A 67-year-old client with heart failure is admitted for acute pulmonary edema and has an order for intravenous potassium chloride 40 mEq in 1,000 mL normal saline to infuse at 100 mL/hr; current medications include furosemide and carvedilol. Potassium chloride is high-alert due to risk of fatal dysrhythmias if administered incorrectly. Which step is ESSENTIAL before administering this medication?
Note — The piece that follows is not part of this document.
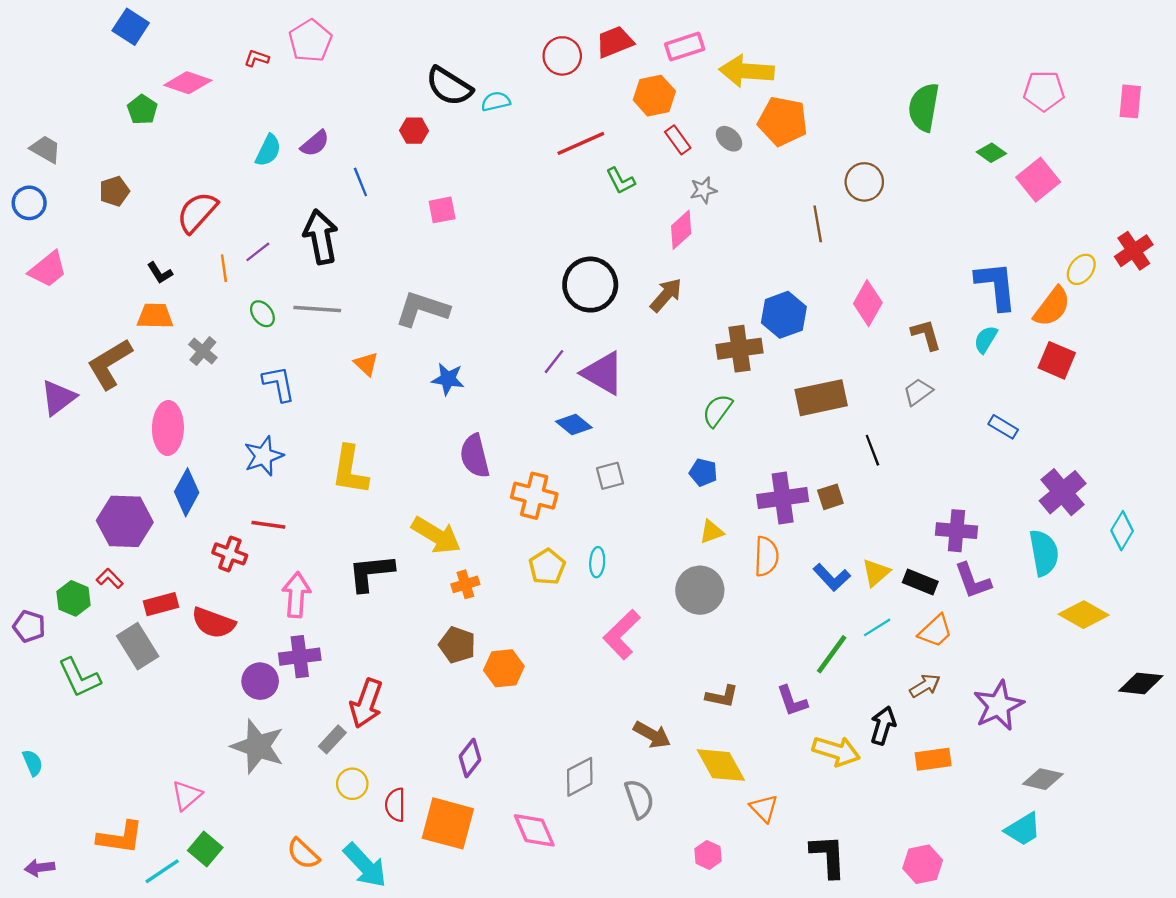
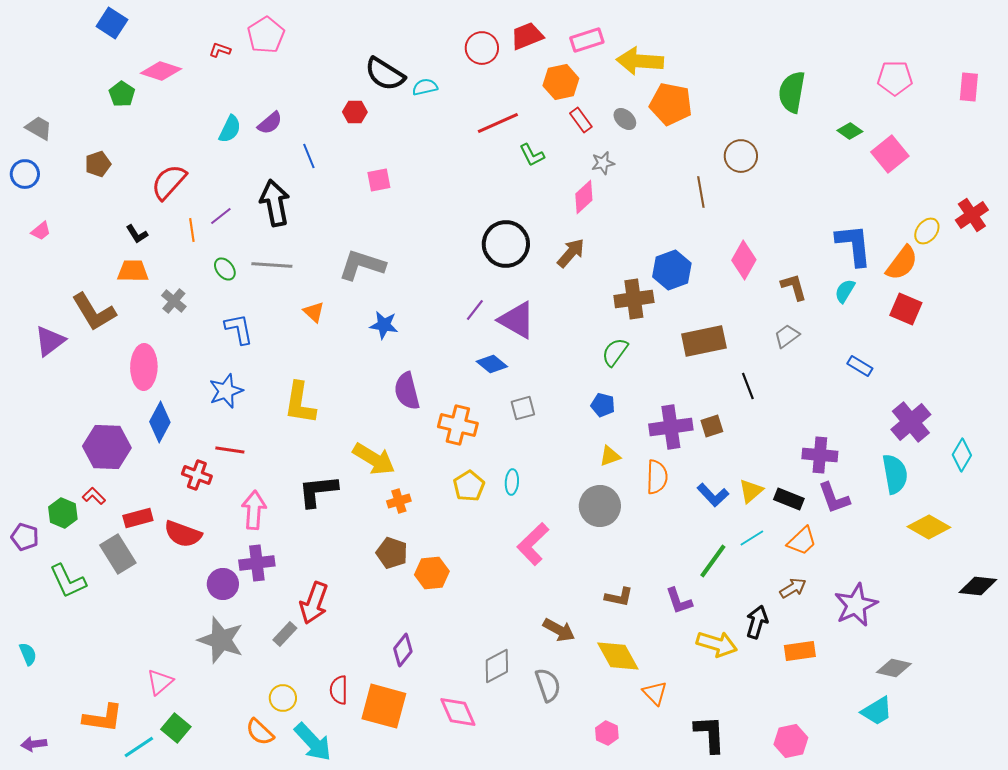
pink trapezoid: (48, 269) -> (41, 231), size x0.6
brown L-shape: (110, 364) -> (94, 312), turned -90
yellow circle: (352, 784) -> (283, 698), moved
Document the potassium infusion in the medication record before starting it to ensure it is not missed
Ask a nursing assistant to verify the infusion pump rate while the nurse hangs the bag
Have another licensed nurse independently verify the potassium concentration, route, and pump settings before starting the infusion
Start the infusion and then obtain a repeat serum potassium level in 4 hours
Explanation
This question tests understanding of high-alert medication protocols and independent double-checks. The critical safety framework involves independent verification and high-alert medication protocols for potassium chloride to prevent dysrhythmias. Having another licensed nurse independently verify the concentration, route, and pump settings ensures the highest safety standard by catching potential errors in preparation and programming. Asking a nursing assistant to verify, documenting before starting, or beginning without check neglects licensed RN verification, risking fatal outcomes; obtaining labs later does not prevent initial errors. The decision-making principle in medication safety emphasizes pre-infusion double-checks for electrolytes. Adherence to protocol is essential as potassium errors can cause cardiac arrest. A transferable strategy is to mandate RN independent verification for all high-alert infusions, confirming key elements like concentration and rate.
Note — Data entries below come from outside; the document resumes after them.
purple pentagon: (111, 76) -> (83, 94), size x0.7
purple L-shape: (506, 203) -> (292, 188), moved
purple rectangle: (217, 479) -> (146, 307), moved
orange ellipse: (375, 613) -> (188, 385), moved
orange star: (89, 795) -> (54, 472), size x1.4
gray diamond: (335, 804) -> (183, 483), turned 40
A 55-year-old client with type 2 diabetes mellitus is receiving tube feedings and has an order for subcutaneous regular insulin 10 units every 6 hours; current medications include a proton pump inhibitor and antibiotics. Insulin is high-alert, and wrong timing or dose can cause severe hypoglycemia. Which step is ESSENTIAL before administering this medication?
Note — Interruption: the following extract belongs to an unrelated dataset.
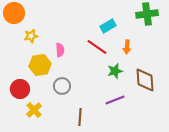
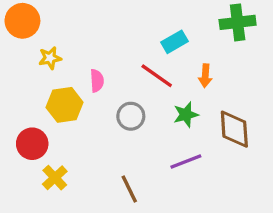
gray circle: (62, 86) -> (131, 116), moved
brown line: (80, 117) -> (129, 189), turned -30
Document the insulin administration before giving it so the next nurse knows it was completed
Teach the client signs of hypoglycemia before administering the insulin dose
Have another licensed nurse independently verify the insulin dose and the correct vial or pen prior to administration
Administer the insulin and then check blood glucose 1 hour later to evaluate response
Explanation
This question tests understanding of high-alert medication protocols and independent double-checks. The critical safety framework involves independent verification and high-alert medication protocols for insulin to prevent glycemic extremes. Having another licensed nurse independently verify the dose and vial or pen ensures the highest safety standard by reducing preparation errors. Administering without check, documenting first, or teaching symptoms neglects verification, increasing hypoglycemia risk. The decision-making principle in medication safety emphasizes double-checks for scheduled insulins. Adherence to protocol is crucial in enteral feeding scenarios. A transferable strategy is to routinely verify all insulin administrations with another RN, confirming dose and type.